Open TarlanT opened 8 years ago

TarlanT commented 8 years ago

Currently, for request processing, SparkJava completely relies on HTTP thread pool of Jetty (by default 8 - 200 threads). Which in it's own turn is non-blocking on networking end, but it's blocking on request processing (business logic) side (Handlers/Filters/Matchers...). Any blocking (I/O bound, JDBC etc) operation has a potential to exhaust the Jetty's HTTP thread pool. In that sense, Spark currently is not leveraging existing asynchronous Servlet 3.1 implementation by Jetty. To increase performance potential of Spark, framework needs to add support of event based (non-blocking) processing based on it's own thread pool. Which is currently easily achievable with a combination of Servlet 3.1 + Java 8 CompletableFuture API.
With this combination there is no need for integration with high level Akka or RX frameworks.

Following is a sample code that can actually achieve the goal stated above:

/**
 * Simple Jetty Handler
 *
 * @author Per Wendel
 */
public class JettyHandler extends SessionHandler {

    private Filter filter;
    public JettyHandler(Filter filter) {
        this.filter = filter;
    }

    @Override
    public void doHandle(
            String target,
            Request baseRequest,
            HttpServletRequest request,
            HttpServletResponse response) throws IOException, ServletException {

        if (NOT_ASYNCH) {
            filter.doFilter(wrapper, response, null);
        } else {
            AsyncContext asyncContext = wrapper.startAsync();
            asyncContext.setTimeout(60000);
            CompletableFuture.runAsync(() -> {
                try {
                    filter.doFilter(wrapper, response, null);
                }
                catch (IOException | ServletException ex) {
                    throw new RuntimeException(ex);
                }
            }, executor)
            .thenAccept((Void) -> {
                baseRequest.setHandled(!wrapper.notConsumed());
                asyncContext.complete();
            });
        }
    }
}

The SPARKS_OWN_ASYNC_EXECUTOR above may look like this:

private static final ThreadPoolExecutor executor = new ThreadPoolExecutor(200, 200, 60, TimeUnit.SECONDS, new LinkedBlockingQueue<Runnable>());
    static { executor.allowCoreThreadTimeOut(true); }

If you run a benchmark with significant amount of simultaneously active client sockets, and monitor threads of the active application with change above. You'll see that Jetty will create multiple times less of HTTP threads (you can identify them by "qtp" prefix) than it typically does. An those created will be nicely alternating between being busy and parked. Instead, there will be Spark's own thread pool created witch will have all threads being 100% busy under high load. Which is the exactly the goal with event based approach. And in case on of Sparks own thread to block, then it will not degrade the performance of Jetty's performance.
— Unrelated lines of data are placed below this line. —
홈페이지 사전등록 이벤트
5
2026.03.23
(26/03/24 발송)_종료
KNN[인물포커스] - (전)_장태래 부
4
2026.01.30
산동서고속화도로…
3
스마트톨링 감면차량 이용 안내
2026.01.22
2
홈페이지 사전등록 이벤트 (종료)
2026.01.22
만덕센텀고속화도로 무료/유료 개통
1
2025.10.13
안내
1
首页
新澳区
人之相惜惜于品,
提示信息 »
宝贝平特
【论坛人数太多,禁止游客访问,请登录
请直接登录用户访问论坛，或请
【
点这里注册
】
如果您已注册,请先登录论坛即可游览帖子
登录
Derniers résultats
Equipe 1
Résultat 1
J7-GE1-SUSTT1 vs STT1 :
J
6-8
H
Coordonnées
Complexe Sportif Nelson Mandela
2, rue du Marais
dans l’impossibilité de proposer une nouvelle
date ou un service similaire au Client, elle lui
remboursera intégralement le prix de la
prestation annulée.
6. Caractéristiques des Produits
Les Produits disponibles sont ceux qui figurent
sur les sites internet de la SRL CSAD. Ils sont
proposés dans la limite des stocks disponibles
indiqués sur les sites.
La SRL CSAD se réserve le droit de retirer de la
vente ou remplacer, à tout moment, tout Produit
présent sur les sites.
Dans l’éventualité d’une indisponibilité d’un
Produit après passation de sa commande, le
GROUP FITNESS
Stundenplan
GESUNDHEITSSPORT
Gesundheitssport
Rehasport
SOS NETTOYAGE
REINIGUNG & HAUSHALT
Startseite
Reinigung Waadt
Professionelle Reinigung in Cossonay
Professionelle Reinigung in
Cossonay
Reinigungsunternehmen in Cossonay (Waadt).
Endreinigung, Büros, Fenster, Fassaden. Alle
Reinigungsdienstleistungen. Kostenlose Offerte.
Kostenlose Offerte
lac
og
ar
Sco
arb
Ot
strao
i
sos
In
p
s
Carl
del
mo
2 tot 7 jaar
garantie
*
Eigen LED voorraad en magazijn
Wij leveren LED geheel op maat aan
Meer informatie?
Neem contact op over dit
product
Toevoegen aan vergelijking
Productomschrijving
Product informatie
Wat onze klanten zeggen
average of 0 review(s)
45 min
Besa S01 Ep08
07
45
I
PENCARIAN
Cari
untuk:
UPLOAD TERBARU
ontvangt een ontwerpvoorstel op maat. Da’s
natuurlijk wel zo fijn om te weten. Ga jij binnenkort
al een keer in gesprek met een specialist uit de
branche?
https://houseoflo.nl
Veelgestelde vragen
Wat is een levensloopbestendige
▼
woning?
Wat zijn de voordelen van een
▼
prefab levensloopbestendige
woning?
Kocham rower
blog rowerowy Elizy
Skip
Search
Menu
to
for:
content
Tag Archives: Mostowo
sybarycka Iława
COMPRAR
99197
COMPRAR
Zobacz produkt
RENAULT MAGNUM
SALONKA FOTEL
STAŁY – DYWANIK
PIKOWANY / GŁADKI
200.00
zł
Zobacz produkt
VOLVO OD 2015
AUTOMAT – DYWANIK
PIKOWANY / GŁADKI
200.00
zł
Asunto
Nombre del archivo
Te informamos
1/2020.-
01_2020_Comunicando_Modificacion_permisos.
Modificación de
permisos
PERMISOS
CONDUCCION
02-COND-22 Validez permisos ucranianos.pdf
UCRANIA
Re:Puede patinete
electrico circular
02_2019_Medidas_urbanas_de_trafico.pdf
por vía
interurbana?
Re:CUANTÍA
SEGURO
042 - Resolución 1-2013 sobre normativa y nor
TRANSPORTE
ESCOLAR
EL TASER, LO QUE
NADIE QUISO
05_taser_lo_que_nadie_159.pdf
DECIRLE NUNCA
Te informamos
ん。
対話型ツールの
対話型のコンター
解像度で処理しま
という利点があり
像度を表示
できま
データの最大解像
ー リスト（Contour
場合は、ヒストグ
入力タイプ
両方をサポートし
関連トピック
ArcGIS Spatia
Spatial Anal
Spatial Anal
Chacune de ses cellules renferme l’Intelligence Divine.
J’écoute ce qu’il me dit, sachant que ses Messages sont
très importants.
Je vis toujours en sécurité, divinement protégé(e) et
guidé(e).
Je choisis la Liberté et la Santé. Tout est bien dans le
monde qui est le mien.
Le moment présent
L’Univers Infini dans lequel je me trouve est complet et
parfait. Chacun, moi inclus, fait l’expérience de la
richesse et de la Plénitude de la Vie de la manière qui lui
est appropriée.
The idea is to cut the reliance on Jetty's HTTP thread pool. And not force Spark users do following:

public static void main(String[] args) {
    get("/benchmark", (request, response) -> {
        AsyncContext ac = request.raw().startAsync();
        CompletableFuture<Void> cf = CompletableFuture.supplyAsync(() -> getMeSomethingBlocking());
        cf.thenAccept((Void) -> ac.complete());
        return "ok";
    });
}

(This comment was edited by @tipsy, to fix formatting issues)

buckelieg commented 1 year ago

Just to put my 5 cents to create an illusion that this project is not dormant - if you need an async model why just not to use Vert.x? Probably, if you asking for async - then the entire app should follow async model right form the "start"? So that appropriate framework should be used? On the other hand - it would be great to have some "sugar" that covers this functionality right from the spark, but it is not really necessary (from my point for view). I think that there are much more "usable" features that can be implemented instead of this one (like server-sent-events or HTTP 2/3 support etc.)